The two Hebrew kingdoms of Judah in the south, and Israel in the north, were at peace, and most people were prosperous, but many were not so fortunate.
Also, tranquility and ease had dulled in the people’s collective mind their sense of needing God.
Along with this, apparently many were lax in their religious observances. So, Amos rebuked them, condemning their sluggishness in religion and morally careless living.
More than a denunciation of outright vice, Amos blasted their lukewarmness and their living as if nothing good, noble, and of God mattered. Along with all the prophets, Amos saw in such circumstances clear signals that the society was weakening, and as it weakened, peril awaited.
St. Paul’s First Epistle to Timothy supplies the second reading. Timothy was an early convert to Christianity. As his life unfolded, he became Paul’s disciple and a Christian leader in his own right, destined to be one of the major figures in the development of Christianity.
The epistle calls Timothy to be resolute, citing the example of Jesus in the Lord’s trial before Pontius Pilate. Being distracted from such faithfulness was easy because everywhere was the glory, power, and excesses of the mighty Roman Empire.
Despite all this seeming power of Rome, the reading insists that God’s goodness and justice will endure and that Jesus will come again in triumph and vindication.
St. Luke’s Gospel furnishes the last reading. It is a parable, rather straightforward in its message.

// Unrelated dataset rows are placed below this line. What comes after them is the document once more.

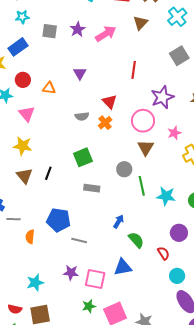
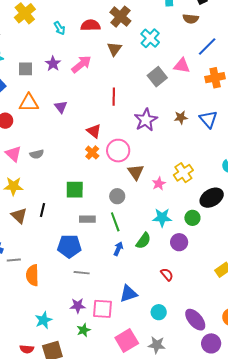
orange triangle: (49, 88) -> (29, 103), moved, size x1.5
gray semicircle: (82, 116) -> (37, 154), moved
pink circle: (143, 121) -> (118, 151), moved
pink star: (174, 133) -> (159, 184), moved
green square: (83, 157) -> (75, 190), turned 30
green line: (142, 186) -> (115, 222), moved
blue pentagon: (59, 220) -> (69, 246), moved
purple circle: (179, 233) -> (179, 242), moved
orange semicircle: (30, 237) -> (32, 275), size x1.5
green semicircle: (136, 240) -> (143, 241), moved, turned 84
cyan circle: (177, 276) -> (159, 312), moved
green star: (89, 306) -> (84, 330), moved

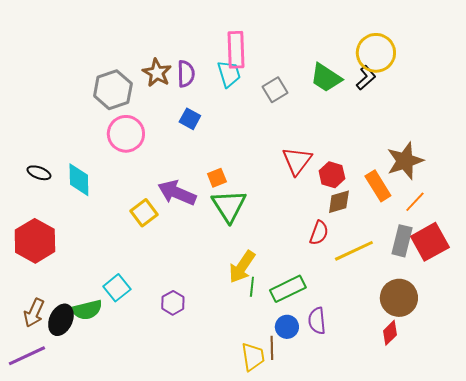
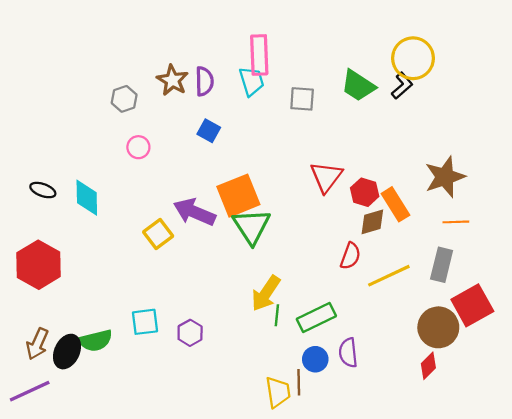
gray hexagon: (113, 90) -> (124, 99), size x0.6
gray square: (275, 90) -> (302, 99), turned 35
pink circle: (126, 134) -> (138, 147), size x0.6
orange square: (217, 178) -> (238, 196), size x2.0
orange rectangle: (378, 186) -> (395, 204), moved
orange line: (415, 202) -> (456, 222), turned 45
red square: (430, 242) -> (472, 305), moved
cyan square: (117, 288) -> (145, 322), moved, turned 32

The picture vividly presents a setting for the message of the parable.
A rich man is enjoying all the benefits of financial success and well-being. By contrast, Lazarus is desperately poor. He has nothing. He is hungry. He yearns to have the scraps that fell from the rich man’s table.
In time, Lazarus dies. Eventually the rich man also dies. When the rich man reaches the hereafter, he realizes that now he himself is in great need, whereas Lazarus is being held close to Abraham, the father of the Hebrew people.

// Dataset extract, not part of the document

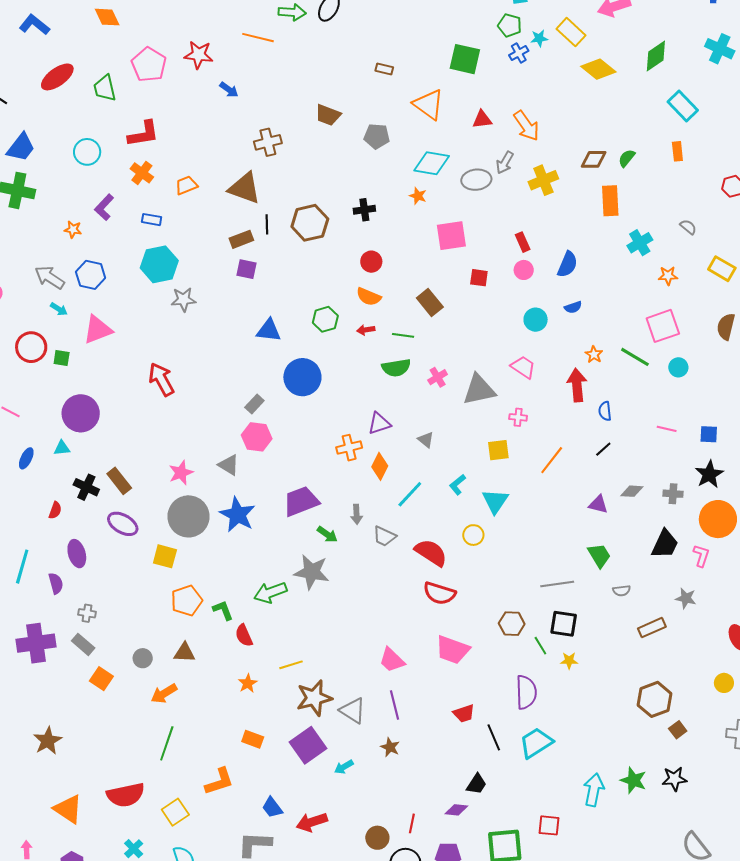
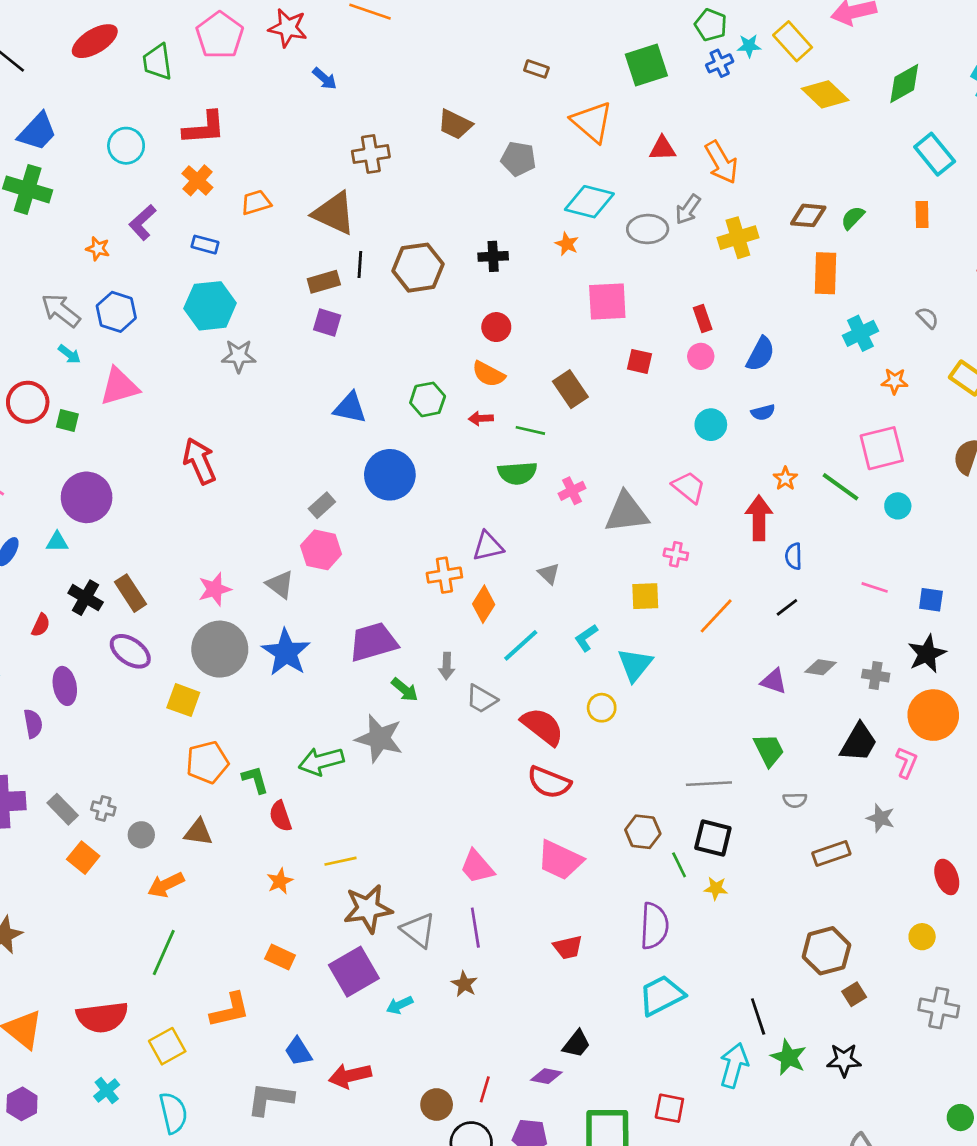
green square: (465, 59) -> (646, 65), turned -36
gray cross: (87, 613) -> (103, 809), moved
black line: (494, 737) -> (758, 1016), moved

By this time, the once-rich man is desperate. He pleads with Abraham for just a drop of water. This once-rich man implores Abraham to send Lazarus back to earth to warn the rich man’s brothers that they too will be punished unless they turn to God and forsake greed.
This end to the story is thought-provoking. Abraham replies that messengers already have been sent, namely Moses and the prophets, and were ignored.

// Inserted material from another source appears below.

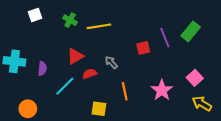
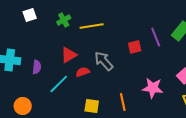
green cross: (70, 20) -> (64, 20), turned 32
gray arrow: (111, 62) -> (104, 61), size x1.5
pink star: (162, 90) -> (153, 88), turned -30
orange line: (125, 91) -> (123, 102), moved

People can wreck their lives and their eternal lives, but their doom is their choice. God warned them, showing them the right way.
The readings, especially that from Luke’s Gospel, are clear lessons. It is more than a question of not being greedy or unjust in commercial dealings. Rather, Christians must judge earthly life by a standard that often the world rejects.
At the time of Jesus, many thought that earthly riches showed that God had blessed the rich, whereas poverty and want indicated that a great sin somehow lay in the background of the sinner.
Some Christian, although not Catholic, theologies tend toward this notion today. Surely popular opinion holds that God’s blessings are material.
Jesus totally debunks this notion. Only peace and union with God are worth anything. They are worth everything. So, the Christian standard sees everything else as secondary, or even irrelevant.
The story of the rich man and Lazarus presents reality. When we end our earthly lives, riches will mean nothing.